I have had the pleasure of working with many corporate companies, with delivering a ‘Guideline’ to How men should present themselves on a Corporate Level. So I wanted to share a little insight to what I think are some key points to work with.
When choosing a suit, look for fabric, fit, and comfort first, then look for style second.
Your fabric should never shine or change colours in different lighting. Fabrics that are appropriate include wool, cotton, linen and various microfibers. Wool is the most versatile of the three, coming in both summer or tropic weight and in a variety of fabric styles.
A suit in shades of black, grey or dark blue, in either a solid colour or with pinstripes is acceptable for formal business-wear. Generally we lean towards a navy blue suit, because it’s going to go with a lot in your wardrobe and a lot of different shirts and solid black can be quite harsh on certain skin tone and colouring. eg someone with fair hair and blue eyes would be more suited to a navy or charcoal suit and black would look too harsh.
Ties should be made of silk or a similar material and can include a colour and print which provide an attractive contrast when viewed against the shirt and blazer. Stay away from loud patterns, cartoon characters and novelty prints.
Choose socks to match the colour of the pants or shoes. They should reach around the height of the calf. Socks made from natural materials will aid in wicking away excess moisture.
Shoes should be somewhat formal and always cleaned with a good shoe polish. When unsure, choose black leather shoes with laces since they can easily go with most styles.
The style of the belt should compliment the material and style of the shoes.
When it comes to shirts, please try and mix it up a little — go bold. Stop going for the safe, white button-down shirt with the standard striped navy blue and red tie.
The sleeves of the shirt and blazer should reach the wrist. Do not roll up shirtsleeves as it can be viewed as informal.
Be a little creative with your wardrobe! Choose different patterns, whether you’re choosing coloured shirts, patterned ties or even better — going pattern with pattern.
But here’s the key: Keep it to two patterns per outfit so neither of the two are distracting or clashing with each other. And keep the patterns more subdued. eg You can have a pinstripe suit, patterned tie and shirt. I have provided some key rules in the handout.
4 Rules For Mixing Shirt & Tie Patterns
You might be a pro at matching your solid-coloured ties with your solid-coloured shirts, but with trends in recent years emphasizing a mix-and-match approach to fashion, how well do you fare at mixing stripes and patterns? And let’s not even get started on dealing with textures.
Fortunately, learning to combine interesting shirts and ties is not as taxing as it sounds. Just stick to a few simple rules and you’ll find that mixing it up has never been easier.
1- Repeat colours in each pattern
In this case, choose your shirt first, carefully noting the dominant colours. When you are ready to pick your tie, choose one with accents that use the same dominant colours from your shirt. This combination of a brown dress shirt and pink silk tie is a perfect example of how to implement this rule. The shirt is dark brown with lighter, more subtle, nutmeg-coloured stripes and, although the background of the tie is pink, the small, brown, paisley art-nouveau print echoes the colour of the shirt.

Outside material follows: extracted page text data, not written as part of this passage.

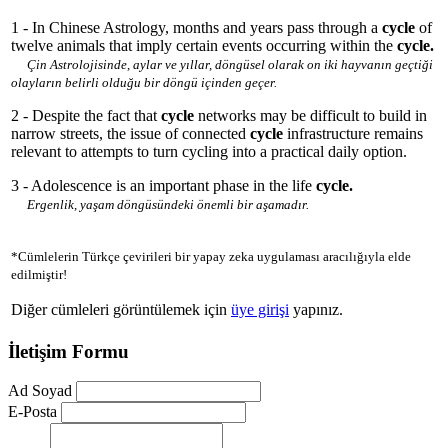
1 - In Chinese Astrology, months and years pass through a
cycle
of
twelve animals that imply certain events occurring within the
cycle.
Çin Astrolojisinde, aylar ve yıllar, döngüsel olarak on iki hayvanın geçtiği
olayların belirli olduğu bir döngü içinden geçer.
2 - Despite the fact that
cycle
networks may be difficult to build in
narrow streets, the issue of connected
cycle
infrastructure remains
relevant to attempts to turn cycling into a practical daily option.
3 - Adolescence is an important phase in the life
cycle.
Ergenlik, yaşam döngüsündeki önemli bir aşamadır.
*Cümlelerin Türkçe çevirileri bir yapay zeka uygulaması aracılığıyla elde
edilmiştir!
Diğer cümleleri görüntülemek için
üye girişi
yapınız.
İletişim Formu
Ad Soyad
E-Posta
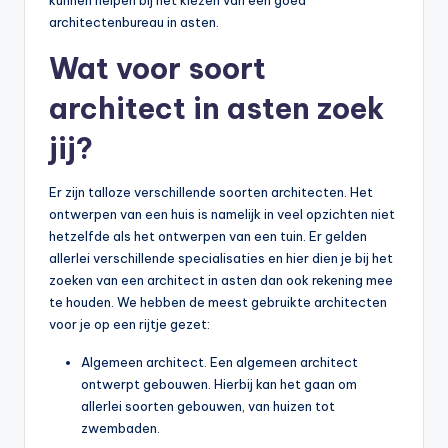
architectenbureau in asten.
Wat voor soort
architect in asten zoek
jij?
Er zijn talloze verschillende soorten architecten. Het
ontwerpen van een huis is namelijk in veel opzichten niet
hetzelfde als het ontwerpen van een tuin. Er gelden
allerlei verschillende specialisaties en hier dien je bij het
zoeken van een architect in asten dan ook rekening mee
te houden. We hebben de meest gebruikte architecten
voor je op een rijtje gezet:
Algemeen architect. Een algemeen architect
ontwerpt gebouwen. Hierbij kan het gaan om
allerlei soorten gebouwen, van huizen tot
zwembaden.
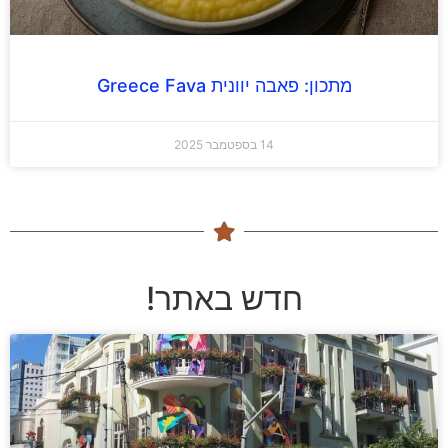
מתכון: פאבה יוונית Greece Fava
14 בספטמבר 2025
חדש באתר!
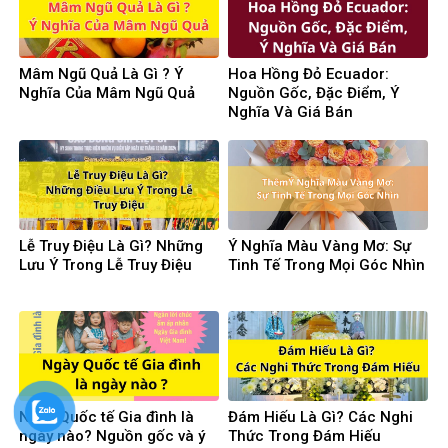
Mâm Ngũ Quả Là Gì ? Ý
Hoa Hồng Đỏ Ecuador:
Nghĩa Của Mâm Ngũ Quả
Nguồn Gốc, Đặc Điểm, Ý
Nghĩa Và Giá Bán
Lễ Truy Điệu Là Gì? Những
Ý Nghĩa Màu Vàng Mơ: Sự
Lưu Ý Trong Lễ Truy Điệu
Tinh Tế Trong Mọi Góc Nhìn
Ngày Quốc tế Gia đình là
Đám Hiếu Là Gì? Các Nghi
ngày nào? Nguồn gốc và ý
Thức Trong Đám Hiếu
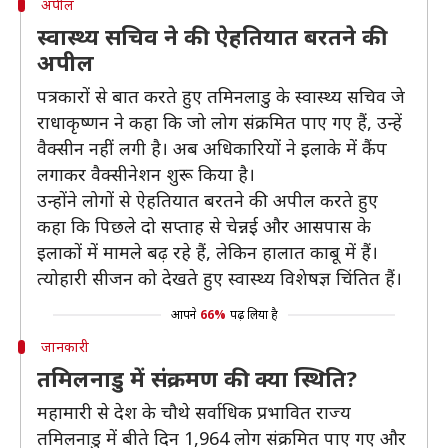
अपील
स्वास्थ्य सचिव ने की ऐहतियात बरतने की
अपील
पत्रकारों से बात करते हुए तमिनलाडु के स्वास्थ्य सचिव जे
राधाकृष्णन ने कहा कि जो लोग संक्रमित पाए गए हैं, उन्हें
वैक्सीन नहीं लगी है। अब अधिकारियों ने इलाके में कैंप
लगाकर वैक्सीनेशन शुरू किया है।
उन्होंने लोगों से ऐहतियात बरतने की अपील करते हुए
कहा कि पिछले दो सप्ताह से चेन्नई और आसपास के
इलाकों में मामले बढ़ रहे हैं, लेकिन हालात काबू में हैं।
त्योहारी सीजन को देखते हुए स्वास्थ्य विशेषज्ञ चिंतित हैं।
आपने
66%
पढ़ लिया है
जानकारी
तमिलनाडु में संक्रमण की क्या स्थिति?
महामारी से देश के चौथे सर्वाधिक प्रभावित राज्य
तमिलनाडु में बीते दिन 1,964 लोग संक्रमित पाए गए और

2- Graduate checks outward
Skilfully combining a checked shirt with a differently checked tie is a quick way to get a quirky look. The rule to follow in this case is to always wear smaller checked prints on your body and larger checks around your neck. Again, make sure you pay attention to colour and choose a shirt and tie in a similar colour palette. Take, for example, this hip combination of a pumpkin-plaid, shirt with a navy-striped silk tie .The shirt has smaller, thinner checks, while the tie has a larger and brighter pattern. As the checks become larger from the shirt to the tie, this is very effective. Just remember to keep your trousers in the same overall colour scheme.
3- Vary weights between patterns
Choosing two patterns of the same size will just look too busy and confusing, so for a cleaner look that’s easier on the eyes, make sure one piece has a chunkier pattern than the other. This classic shirt has thin grey and white stripes, while the silk tie is set on a grey background with slim white stripes, as well as much larger, notice-me blue stripes. The combination works by giving a subdued dress shirt just the right boost with a brighter, bolder striped tie, thereby breaking up the monotony of the shirt.
4- Match smaller patterns with larger ones
You’ll be surprised at the fantastic and elegant combinations you can come up with, even when the tie and shirt have completely different patterns. simply by following this rule. If your shirt has a small pattern, you’ll need to wear a tie with a larger one and vice versa. You don’t even have to worry much about keeping to the same colour family if the shirt is in a neutral colour like black, grey or white, although matching these pieces when the shirt is coloured does make it easier to get it right if you don’t have a particular eye for colour. This lilac dress shirt has very slim, barely noticeable white stripes, meaning that the tie with alternating stripes and multicolour floral embroidery complements rather than overwhelms the delicate pattern of the shirt.